All time great indeed!
One of the biggest villains in animated film history is the evil Lord Farquuad from Shrek. Like every villain it’s assumed he has some sort of back-story. The back-story is actually Michael Eisner, former Disney CEO. The story there is that Jeffrey Katzenberg hated Eisner, who in turn referred to him as an “ evil midget.”
Farguaad must have been a compromise between the midget nature of Katzenberg and the square, hero like jaw of Eisner. In a way Lord Farquaad is the best of two bad worlds. The character is a memorable villain so it doesn’t say a lot for Katzenberg or Eisner.
If you ask anyone who their favorite James Bond is chances are that you will get a universal response in favor of the legendary Sean Connery. The reason for Sean Connery’s popularity is twofold, his machismo and on top of that his portrayal of the cool spy.
Something interesting to note about Connery is that he was wearing a hairpiece through his entire run as the British super spy. Sean Connery would eventually toss the wig out the window and continue his highly respected trajectory as a film Icon but it was the Bond role, wig included, that made him a star.
The film Independence Day is a summer blockbuster classic that established Will Smith as a major box office commodity. The film is basically about a bunch of good guys getting together and saving the planet from a decidedly lethal alien invasion. Yes the plot of the film is somewhat generic but the film was written and shot in a way that generated real interest.
An unknown fact about Independence Day is the fact that James Brown played a part in it. James Brown did not perform nor did he use his super powers as godfather of soul in order to help. Using James Brown’s voice, screaming, created the sound of weapons exploding in the alien spaceship.
Wow, HEY, get down now!
Avatar is by and large on of the biggest hits in the history of cinema. With mixing some incredible 3D effects and creating some crazy worlds the film touched on new and amazing territory. Avatar is a great film that touches on a million subjects from the environment to relationships between different beings. The general social commentary of that film only enhanced the incredible visuals, a rarity in film.
A funny fact about this classic is that it was almost released ten years before. The film was due to be released in 1999 but at that time the budget of the film would have been a staggering 400 million dollars. One has to wonder what Avatar would have been like if Cameron had gone ahead, ten years and a different cast may not have gelled nearly as well.

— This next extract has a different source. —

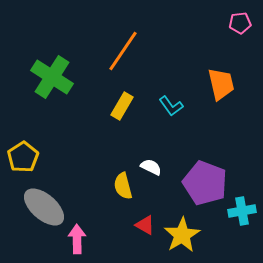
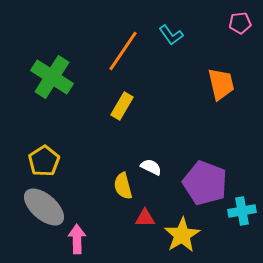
cyan L-shape: moved 71 px up
yellow pentagon: moved 21 px right, 4 px down
red triangle: moved 7 px up; rotated 30 degrees counterclockwise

When it comes to well loved classics, 1984’s Ghostbusters is right near the top of the list. The film was a hit taking in over 200 million at the box office and spawning a licensing bonanza that included toys, clothes, music, cartoons, and a sequel. The story of Ghostbusters was originally set in the future.
The profession of ghost busting was actually like that of a paramedic or police officer. It’s fair to assume that this was changed because the story wouldn’t have been quite as exciting. The part about Ghostbusters that made it fun was the aspect of four scientists doing something that only they were capable of doing and no one else. Thank goodness for re writes!
Who you gonna call? Not the paramedics.